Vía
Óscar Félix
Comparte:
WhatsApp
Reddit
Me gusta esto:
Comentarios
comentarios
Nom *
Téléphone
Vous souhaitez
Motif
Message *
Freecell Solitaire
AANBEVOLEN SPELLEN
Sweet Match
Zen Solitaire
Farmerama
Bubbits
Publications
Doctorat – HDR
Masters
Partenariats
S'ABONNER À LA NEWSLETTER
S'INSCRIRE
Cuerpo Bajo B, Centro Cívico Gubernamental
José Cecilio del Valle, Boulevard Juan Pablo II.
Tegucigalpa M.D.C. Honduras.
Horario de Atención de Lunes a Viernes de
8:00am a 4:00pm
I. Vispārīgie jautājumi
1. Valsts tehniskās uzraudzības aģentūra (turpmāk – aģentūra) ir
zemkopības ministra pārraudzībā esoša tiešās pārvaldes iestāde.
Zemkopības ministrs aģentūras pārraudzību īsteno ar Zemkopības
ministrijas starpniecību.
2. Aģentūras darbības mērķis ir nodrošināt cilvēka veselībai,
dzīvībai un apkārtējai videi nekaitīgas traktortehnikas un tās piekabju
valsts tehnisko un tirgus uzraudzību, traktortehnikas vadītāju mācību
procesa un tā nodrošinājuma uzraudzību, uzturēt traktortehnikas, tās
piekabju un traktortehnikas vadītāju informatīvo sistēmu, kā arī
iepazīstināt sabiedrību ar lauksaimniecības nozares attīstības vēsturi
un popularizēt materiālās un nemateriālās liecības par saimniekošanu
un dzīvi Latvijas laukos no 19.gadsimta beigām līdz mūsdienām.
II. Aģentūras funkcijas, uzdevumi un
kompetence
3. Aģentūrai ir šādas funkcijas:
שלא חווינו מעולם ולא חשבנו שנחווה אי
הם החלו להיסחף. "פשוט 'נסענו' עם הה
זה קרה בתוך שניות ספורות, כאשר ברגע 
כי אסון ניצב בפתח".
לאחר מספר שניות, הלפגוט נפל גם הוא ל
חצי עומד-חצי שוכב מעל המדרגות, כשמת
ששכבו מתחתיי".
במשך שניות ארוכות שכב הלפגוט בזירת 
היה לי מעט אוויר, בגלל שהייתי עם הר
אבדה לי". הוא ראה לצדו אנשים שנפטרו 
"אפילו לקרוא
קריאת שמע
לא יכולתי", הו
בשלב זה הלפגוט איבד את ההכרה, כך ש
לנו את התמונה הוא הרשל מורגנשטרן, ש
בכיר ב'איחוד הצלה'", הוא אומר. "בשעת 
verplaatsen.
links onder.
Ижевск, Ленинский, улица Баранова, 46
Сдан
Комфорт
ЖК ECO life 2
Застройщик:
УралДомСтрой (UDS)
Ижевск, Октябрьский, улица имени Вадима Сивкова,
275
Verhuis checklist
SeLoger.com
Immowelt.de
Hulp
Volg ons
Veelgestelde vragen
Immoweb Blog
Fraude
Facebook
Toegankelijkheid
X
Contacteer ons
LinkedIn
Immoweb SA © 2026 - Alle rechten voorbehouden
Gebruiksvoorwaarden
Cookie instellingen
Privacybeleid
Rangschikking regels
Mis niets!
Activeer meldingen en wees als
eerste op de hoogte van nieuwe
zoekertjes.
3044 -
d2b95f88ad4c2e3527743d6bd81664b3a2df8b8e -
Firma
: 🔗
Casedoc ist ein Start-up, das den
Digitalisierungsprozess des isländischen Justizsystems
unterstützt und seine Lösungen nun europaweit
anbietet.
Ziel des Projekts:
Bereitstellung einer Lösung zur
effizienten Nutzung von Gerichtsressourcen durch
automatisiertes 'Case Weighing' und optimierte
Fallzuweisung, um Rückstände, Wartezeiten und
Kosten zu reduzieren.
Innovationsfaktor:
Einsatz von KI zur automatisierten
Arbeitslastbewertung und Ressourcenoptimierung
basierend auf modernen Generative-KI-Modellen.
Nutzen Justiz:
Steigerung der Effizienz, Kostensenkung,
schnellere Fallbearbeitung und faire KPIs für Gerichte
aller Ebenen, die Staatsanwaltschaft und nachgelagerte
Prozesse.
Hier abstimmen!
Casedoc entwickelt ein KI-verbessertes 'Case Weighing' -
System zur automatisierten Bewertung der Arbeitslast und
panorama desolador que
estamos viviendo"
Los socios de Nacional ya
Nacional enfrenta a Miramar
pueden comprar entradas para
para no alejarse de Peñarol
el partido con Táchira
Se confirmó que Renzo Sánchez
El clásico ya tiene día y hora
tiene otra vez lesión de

## Assigned task
Using the entries above, give back exactly the line containing "José Cecilio del", the line containing "dzīvībai un apkārtējai", and every line between them, and nothing else.

## Your response
José Cecilio del Valle, Boulevard Juan Pablo II.
Tegucigalpa M.D.C. Honduras.
Horario de Atención de Lunes a Viernes de
8:00am a 4:00pm
I. Vispārīgie jautājumi
1. Valsts tehniskās uzraudzības aģentūra (turpmāk – aģentūra) ir
zemkopības ministra pārraudzībā esoša tiešās pārvaldes iestāde.
Zemkopības ministrs aģentūras pārraudzību īsteno ar Zemkopības
ministrijas starpniecību.
2. Aģentūras darbības mērķis ir nodrošināt cilvēka veselībai,
dzīvībai un apkārtējai videi nekaitīgas traktortehnikas un tās piekabju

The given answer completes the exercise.